Which enabled Forcheville, a moment later, finding himself alone again with Mme Cottard, to complete his favourable verdict on her husband with: “He’s an interesting man, too; you can see that he knows a few people. Gad! they do get to know a lot of things, those doctors.”
“I’m going to play the phrase from the sonata for M. Swann,” said the pianist.

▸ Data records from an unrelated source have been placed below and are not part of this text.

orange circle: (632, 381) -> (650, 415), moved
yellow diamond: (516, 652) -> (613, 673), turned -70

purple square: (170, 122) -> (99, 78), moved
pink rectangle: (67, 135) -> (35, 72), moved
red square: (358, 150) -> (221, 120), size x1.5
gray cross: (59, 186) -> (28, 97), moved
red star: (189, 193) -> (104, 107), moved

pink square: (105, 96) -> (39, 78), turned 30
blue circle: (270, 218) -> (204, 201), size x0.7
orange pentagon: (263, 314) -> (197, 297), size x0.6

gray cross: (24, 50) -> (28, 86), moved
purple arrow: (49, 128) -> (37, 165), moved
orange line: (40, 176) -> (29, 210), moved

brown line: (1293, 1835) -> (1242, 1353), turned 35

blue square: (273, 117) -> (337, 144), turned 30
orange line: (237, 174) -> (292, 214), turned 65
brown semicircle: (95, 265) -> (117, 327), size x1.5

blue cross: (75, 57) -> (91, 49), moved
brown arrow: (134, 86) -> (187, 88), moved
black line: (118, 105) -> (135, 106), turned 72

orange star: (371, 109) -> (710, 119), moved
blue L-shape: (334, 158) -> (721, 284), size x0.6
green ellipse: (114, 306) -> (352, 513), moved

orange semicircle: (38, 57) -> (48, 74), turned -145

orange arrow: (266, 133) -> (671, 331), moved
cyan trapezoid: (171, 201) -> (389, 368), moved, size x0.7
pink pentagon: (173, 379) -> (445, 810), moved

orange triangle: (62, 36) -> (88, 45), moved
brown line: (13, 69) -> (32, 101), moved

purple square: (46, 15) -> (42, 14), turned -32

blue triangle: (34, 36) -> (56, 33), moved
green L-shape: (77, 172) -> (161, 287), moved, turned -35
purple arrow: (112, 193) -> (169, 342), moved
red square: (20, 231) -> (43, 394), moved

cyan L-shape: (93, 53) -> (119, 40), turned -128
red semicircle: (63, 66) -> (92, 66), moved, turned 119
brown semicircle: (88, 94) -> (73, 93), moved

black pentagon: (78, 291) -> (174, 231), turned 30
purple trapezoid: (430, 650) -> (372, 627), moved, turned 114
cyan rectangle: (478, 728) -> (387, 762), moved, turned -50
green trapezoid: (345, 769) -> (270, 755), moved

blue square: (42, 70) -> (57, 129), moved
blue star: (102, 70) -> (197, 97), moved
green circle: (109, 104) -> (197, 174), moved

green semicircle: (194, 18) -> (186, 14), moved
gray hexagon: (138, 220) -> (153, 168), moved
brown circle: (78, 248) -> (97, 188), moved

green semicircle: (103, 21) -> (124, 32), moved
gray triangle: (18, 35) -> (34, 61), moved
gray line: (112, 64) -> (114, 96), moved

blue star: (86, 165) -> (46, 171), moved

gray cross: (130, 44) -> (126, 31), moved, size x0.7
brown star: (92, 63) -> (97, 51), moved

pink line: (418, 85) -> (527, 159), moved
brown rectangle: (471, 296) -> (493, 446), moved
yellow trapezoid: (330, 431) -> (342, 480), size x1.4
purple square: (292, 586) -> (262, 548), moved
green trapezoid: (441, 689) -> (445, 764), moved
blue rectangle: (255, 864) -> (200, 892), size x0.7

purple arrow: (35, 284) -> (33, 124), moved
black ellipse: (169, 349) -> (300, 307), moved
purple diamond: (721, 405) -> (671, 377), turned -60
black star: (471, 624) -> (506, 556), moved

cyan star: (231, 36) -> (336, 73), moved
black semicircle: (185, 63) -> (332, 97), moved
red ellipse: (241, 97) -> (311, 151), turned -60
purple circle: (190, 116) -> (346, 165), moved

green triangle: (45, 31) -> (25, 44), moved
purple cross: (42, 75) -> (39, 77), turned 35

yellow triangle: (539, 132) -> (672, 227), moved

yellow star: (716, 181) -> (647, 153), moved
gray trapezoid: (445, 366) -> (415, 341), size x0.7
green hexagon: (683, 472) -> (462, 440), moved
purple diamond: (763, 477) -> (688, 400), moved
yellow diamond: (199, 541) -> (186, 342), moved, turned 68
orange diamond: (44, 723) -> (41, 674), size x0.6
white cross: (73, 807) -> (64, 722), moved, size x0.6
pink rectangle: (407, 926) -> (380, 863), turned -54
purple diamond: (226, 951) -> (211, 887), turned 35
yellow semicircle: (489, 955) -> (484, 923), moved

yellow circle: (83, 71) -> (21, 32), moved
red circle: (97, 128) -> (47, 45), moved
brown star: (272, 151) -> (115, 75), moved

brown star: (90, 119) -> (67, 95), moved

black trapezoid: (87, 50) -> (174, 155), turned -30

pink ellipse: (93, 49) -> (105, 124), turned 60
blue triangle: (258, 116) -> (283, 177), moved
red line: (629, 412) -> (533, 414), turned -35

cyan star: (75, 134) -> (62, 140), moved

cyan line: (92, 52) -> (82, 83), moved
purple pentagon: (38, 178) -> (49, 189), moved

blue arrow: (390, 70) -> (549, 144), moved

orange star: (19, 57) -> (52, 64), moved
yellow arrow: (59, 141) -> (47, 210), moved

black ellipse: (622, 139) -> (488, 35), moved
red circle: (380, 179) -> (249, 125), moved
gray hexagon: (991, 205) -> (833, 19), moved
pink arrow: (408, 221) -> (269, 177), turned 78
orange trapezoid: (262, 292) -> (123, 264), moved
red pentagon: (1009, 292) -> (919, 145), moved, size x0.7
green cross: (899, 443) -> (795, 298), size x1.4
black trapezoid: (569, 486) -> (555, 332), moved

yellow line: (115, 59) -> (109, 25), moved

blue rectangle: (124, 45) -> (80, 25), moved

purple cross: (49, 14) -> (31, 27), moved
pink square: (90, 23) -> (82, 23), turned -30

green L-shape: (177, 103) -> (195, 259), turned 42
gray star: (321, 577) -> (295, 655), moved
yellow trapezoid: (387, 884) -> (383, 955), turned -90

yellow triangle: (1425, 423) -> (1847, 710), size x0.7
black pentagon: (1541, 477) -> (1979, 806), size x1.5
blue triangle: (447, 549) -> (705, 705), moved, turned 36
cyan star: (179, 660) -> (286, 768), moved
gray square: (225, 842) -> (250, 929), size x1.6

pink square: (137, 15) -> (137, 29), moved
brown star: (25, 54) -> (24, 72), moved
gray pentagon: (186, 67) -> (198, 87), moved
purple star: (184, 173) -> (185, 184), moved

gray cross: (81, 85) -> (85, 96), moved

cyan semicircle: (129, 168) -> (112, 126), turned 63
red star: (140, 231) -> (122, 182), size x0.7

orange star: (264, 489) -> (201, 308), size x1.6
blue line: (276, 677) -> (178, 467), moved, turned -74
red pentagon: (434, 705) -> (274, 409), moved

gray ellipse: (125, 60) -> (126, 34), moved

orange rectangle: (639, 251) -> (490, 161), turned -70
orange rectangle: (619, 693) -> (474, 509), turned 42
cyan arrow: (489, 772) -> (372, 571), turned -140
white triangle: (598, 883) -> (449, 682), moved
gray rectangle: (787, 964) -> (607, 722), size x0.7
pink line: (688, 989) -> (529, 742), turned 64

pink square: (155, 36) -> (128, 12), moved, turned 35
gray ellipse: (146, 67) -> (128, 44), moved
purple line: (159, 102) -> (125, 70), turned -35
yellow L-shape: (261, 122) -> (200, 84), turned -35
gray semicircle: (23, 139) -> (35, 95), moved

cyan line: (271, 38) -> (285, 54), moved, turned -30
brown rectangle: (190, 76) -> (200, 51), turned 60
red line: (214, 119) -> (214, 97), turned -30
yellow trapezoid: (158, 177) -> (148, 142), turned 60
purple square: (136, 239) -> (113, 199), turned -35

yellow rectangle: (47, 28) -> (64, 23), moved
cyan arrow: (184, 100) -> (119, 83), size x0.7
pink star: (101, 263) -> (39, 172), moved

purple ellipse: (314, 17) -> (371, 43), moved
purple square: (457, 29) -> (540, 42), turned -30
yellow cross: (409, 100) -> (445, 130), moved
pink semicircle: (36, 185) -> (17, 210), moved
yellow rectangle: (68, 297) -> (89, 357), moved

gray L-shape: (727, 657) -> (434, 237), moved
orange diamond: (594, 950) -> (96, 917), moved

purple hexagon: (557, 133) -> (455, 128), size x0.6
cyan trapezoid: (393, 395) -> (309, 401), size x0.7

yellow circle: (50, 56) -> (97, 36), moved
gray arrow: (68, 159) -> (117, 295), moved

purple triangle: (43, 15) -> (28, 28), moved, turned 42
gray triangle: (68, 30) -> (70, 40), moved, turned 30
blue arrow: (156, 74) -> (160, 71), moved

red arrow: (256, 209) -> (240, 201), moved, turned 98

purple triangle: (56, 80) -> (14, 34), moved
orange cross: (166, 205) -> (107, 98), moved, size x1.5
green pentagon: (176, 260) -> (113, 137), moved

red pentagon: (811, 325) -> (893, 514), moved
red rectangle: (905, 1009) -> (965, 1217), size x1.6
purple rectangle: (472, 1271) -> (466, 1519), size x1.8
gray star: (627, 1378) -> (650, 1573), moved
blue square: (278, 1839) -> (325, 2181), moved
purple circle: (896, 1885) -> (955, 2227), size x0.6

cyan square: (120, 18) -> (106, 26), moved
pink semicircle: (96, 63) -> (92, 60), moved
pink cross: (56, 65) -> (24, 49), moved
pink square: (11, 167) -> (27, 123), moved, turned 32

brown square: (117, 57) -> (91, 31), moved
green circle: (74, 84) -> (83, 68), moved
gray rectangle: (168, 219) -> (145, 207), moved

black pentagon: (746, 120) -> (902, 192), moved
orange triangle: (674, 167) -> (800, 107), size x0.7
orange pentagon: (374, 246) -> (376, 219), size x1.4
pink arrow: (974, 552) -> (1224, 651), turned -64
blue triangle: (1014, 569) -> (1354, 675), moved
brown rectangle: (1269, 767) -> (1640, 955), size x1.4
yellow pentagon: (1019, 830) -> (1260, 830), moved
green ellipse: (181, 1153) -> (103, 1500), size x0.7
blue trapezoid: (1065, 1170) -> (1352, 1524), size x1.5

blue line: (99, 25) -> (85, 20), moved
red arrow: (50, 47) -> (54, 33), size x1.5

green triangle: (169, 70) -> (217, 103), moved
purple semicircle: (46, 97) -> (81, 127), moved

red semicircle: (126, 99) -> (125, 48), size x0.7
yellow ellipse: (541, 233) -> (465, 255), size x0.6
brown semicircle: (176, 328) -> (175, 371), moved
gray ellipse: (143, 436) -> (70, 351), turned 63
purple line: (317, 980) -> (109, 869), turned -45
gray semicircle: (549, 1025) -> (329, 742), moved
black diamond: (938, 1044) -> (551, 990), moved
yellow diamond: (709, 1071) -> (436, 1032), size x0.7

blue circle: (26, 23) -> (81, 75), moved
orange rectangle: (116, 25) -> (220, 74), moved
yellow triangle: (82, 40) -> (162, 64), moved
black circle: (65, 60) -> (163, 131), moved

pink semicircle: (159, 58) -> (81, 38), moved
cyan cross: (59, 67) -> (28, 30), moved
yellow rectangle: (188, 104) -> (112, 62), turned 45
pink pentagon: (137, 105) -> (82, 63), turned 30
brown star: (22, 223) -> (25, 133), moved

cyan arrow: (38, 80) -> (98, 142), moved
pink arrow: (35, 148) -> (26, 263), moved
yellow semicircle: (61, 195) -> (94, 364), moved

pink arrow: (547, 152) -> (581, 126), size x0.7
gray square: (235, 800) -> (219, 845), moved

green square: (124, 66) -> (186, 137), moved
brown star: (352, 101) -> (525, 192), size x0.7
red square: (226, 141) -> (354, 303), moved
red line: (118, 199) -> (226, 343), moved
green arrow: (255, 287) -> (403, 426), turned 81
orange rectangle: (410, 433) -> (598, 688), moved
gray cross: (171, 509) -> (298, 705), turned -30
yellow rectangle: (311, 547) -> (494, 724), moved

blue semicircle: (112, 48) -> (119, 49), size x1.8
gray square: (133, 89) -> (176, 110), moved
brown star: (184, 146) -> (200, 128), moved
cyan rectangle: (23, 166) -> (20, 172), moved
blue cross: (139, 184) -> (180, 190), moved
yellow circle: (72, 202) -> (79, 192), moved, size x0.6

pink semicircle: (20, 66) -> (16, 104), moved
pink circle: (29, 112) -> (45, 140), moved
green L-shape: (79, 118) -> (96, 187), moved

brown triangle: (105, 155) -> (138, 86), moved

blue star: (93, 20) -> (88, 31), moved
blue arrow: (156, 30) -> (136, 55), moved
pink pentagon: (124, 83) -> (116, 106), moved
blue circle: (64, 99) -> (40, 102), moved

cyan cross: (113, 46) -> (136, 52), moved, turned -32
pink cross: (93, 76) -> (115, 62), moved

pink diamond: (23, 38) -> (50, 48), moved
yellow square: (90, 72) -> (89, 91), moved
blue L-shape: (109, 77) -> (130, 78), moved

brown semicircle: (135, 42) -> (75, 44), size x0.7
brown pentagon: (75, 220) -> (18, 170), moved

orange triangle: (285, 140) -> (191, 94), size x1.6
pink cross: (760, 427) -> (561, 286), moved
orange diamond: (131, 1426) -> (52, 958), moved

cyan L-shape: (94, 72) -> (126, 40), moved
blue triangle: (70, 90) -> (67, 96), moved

“What the devil’s that? Not the sonata-snake, I hope!” shouted M. de Forcheville, hoping to create an effect.
But Dr Cottard, who had never heard this pun, missed the point of it, and imagined that M. de Forcheville had made a mistake. He dashed in boldly to correct him: “No, no. The word isn’t serpent-à-sonates, it’s serpent-à-sonnettes!” he explained in a tone at once zealous, impatient, and triumphant.12
Forcheville explained the joke to him. The doctor blushed.
“You’ll admit it’s not bad, eh, Doctor?”
“Oh! I’ve known it for ages.”
Then they were silent; beneath the restless tremolos of the violin part which protected it with their throbbing sostenuto two octaves above it—and as in a mountainous country, behind the seeming immobility of a vertiginous waterfall, one descries, two hundred feet below, the tiny form of a woman walking in the valley—the little phrase had just appeared, distant, graceful, protected by the long, gradual unfurling of its transparent, incessant and sonorous curtain. And Swann, in his heart of hearts, turned to it as to a confidant of his love, as to a friend of Odette who would surely tell her to pay no attention to this Forcheville.